## Work task
The records below are made of lines; count those holding the word "Clinical" and give the number only.

## Provided records
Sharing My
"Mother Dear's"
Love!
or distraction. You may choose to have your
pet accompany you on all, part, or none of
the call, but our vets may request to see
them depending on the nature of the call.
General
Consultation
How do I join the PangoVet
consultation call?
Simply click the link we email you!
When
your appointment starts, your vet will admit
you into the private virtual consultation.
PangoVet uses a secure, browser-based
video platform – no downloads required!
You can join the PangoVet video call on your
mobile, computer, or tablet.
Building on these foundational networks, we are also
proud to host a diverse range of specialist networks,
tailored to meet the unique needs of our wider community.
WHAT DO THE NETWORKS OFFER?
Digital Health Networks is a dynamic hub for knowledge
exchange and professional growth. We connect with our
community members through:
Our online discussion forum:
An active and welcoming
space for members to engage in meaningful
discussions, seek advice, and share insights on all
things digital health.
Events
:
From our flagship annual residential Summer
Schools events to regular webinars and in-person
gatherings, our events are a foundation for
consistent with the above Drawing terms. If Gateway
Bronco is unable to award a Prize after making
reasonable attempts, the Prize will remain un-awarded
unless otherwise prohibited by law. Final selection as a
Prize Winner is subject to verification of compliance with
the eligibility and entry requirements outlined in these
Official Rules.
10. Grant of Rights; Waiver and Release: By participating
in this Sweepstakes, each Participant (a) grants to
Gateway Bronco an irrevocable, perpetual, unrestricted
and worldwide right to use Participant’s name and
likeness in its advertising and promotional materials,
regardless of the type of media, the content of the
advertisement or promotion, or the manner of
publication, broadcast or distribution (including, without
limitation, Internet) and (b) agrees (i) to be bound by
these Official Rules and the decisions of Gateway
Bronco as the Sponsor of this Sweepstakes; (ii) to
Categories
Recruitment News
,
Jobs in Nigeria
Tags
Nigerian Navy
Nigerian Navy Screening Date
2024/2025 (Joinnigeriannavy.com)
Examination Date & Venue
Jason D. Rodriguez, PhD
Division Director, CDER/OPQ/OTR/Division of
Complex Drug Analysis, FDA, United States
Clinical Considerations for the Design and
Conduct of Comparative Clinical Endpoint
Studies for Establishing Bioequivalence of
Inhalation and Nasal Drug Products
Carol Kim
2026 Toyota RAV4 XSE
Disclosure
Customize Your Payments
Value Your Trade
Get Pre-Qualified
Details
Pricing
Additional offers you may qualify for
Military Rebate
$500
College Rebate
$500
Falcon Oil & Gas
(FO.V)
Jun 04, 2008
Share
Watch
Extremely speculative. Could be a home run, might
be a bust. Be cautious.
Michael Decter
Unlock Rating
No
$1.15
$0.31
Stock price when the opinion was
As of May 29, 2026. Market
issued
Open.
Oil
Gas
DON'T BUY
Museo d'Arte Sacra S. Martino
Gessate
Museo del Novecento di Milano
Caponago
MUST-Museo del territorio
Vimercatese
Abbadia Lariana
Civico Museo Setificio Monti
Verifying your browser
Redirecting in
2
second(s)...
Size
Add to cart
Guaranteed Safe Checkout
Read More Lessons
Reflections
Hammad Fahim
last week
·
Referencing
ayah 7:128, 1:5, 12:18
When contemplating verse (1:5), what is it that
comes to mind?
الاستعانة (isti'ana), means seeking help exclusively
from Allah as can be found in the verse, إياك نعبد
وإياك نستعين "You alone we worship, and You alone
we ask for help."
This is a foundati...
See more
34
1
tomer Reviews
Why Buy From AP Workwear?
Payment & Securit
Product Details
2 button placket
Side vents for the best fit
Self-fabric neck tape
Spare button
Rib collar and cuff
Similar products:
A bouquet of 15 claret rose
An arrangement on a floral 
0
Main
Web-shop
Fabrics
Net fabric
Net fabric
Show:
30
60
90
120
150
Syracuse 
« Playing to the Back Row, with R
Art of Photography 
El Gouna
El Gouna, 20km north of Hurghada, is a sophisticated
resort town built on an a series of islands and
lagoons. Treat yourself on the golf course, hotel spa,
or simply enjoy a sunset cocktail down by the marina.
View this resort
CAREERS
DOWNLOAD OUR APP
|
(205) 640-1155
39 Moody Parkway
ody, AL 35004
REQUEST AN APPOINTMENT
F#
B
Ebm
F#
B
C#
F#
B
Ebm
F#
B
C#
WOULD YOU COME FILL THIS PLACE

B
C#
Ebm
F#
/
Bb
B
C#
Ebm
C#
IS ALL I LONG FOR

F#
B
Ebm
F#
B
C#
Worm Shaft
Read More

## Problem solution
2